= The Dovers =

American garage rock band

The Dovers were an American garage rock band of the mid-1960s. The Dovers were an example of mid-1960s folk rock, psychedelic rock and pop, heavily influenced by the British Invasion and American groups such as The Byrds.

==Career==
The Dovers were from Santa Barbara, California, and started their band under the name The Vandells. They began their recording career as The Dovers in 1965 with the Miramar Records release "She's Gone"/"What Am I Going To Do?," which reportedly was a minor hit in the Santa Barbara–Ventura County area. Three singles followed in late 1965 and early 1966, showing The Dovers' interest in folk and pop; none of their four singles met with national success, and The Dovers broke up shortly afterward.

The group recorded a total of four singles for Miramar:

- "She's Gone" / "What Am I Going To Do?" (Miramar 118, September 1965);
- "I Could Be Happy" / "People Ask Me Why" (Miramar 121, November 1965, also released as Reprise 0439, December 1965);
- "The Third Eye" / "Your Love" (Miramar 123, April 1966)
- "She's Not Just Anybody" / "About Me" (Miramar 124, May 1966)

A Top 40 list from radio station KIST in Santa Barbara from May 28, 1966, shows The Dovers' single "The Third Eye" listed as one of the station's "Hit Bound Sounds" of the week.

==Reissues==
The Dovers went largely unnoticed by music collectors until garage rock compilation albums were released in the late 1970s and early 1980s. A cult following developed around the group, who became known among collectors for their catchy songs and wistful vocals. "What Am I Going To Do" is available on Rhino Records' Nuggets box set. "She's Gone" is given on Pebbles, Volume 2, while "She's Not Just Anybody" is available on Pebbles 8, Southern California 1. The group's original bass player, Laudewig, died in the 1980s.

In 1994, short-lived New Zealand indie supergroup Pop Art Toasters released an energetic version of "What Am I Going to Do?"

In 2003, Misty Lane issued a 10" vinyl retrospective album that includes all 8 songs by the Dovers, called We're Not Just Anybody.

The 2009 song "Walkabout" by Atlas Sound heavily samples the track "What Am I Going To Do." The track is a collaboration with Animal Collective's Panda Bear.

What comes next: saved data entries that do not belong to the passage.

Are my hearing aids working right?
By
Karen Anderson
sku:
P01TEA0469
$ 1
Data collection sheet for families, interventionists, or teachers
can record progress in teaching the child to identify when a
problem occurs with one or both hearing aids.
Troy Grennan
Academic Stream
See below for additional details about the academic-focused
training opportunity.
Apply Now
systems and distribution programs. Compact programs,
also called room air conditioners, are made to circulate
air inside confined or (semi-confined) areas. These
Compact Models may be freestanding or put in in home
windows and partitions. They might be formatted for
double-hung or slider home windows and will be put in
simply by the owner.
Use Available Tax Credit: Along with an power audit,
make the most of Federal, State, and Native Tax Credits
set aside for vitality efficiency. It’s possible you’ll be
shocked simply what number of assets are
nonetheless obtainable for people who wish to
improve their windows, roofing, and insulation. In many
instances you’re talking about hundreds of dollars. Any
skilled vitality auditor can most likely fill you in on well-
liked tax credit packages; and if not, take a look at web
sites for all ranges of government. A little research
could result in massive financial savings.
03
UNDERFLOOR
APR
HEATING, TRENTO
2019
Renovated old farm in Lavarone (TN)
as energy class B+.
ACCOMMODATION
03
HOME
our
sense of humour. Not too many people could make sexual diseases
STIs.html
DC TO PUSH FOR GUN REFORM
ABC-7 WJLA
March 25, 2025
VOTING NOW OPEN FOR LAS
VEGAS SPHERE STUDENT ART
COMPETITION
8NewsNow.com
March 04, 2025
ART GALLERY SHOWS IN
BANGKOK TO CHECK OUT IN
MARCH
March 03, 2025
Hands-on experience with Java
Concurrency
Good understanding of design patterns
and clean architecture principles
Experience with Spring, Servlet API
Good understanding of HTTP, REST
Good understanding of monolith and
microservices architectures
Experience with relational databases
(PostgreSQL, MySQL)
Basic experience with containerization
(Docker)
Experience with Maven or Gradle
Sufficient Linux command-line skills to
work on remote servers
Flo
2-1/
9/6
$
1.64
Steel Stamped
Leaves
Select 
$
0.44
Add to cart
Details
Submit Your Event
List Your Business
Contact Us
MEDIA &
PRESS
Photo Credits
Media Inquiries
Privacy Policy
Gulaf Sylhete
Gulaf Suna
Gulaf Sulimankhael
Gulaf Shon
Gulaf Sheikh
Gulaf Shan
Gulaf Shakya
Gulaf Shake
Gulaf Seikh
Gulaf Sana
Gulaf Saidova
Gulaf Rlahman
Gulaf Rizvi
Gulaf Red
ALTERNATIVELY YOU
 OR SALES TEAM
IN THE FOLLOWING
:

In 2025, Misty Lane reissued We're Not Just Anybody with remastered tracks only available on 12" vinyl and slightly updated cover art.

==Band members==
The Dovers were:

- Bruce Clawson (guitar)
- Tim Granada (guitar, vocals)
- Robbie Laudewig (bass)
- Rick Morinini (drums, singles 1–2)
- Randy Busby (drums, singles 3–4)
- Tony Rivas (saxophone, tambourine, backing vocals)
- Nick Hoffman (guitar, replaced Clawson)

==Literature==
In 2007 Jawbone Press published Riot on the Sunset Strip: Rock 'n' Roll's Last Stand in Hollywood (ISBN 978-1-906002-04-6) by Domenic Priore. The book featured a few pages on the history of The Dovers, including a rare interview with Tim Granada.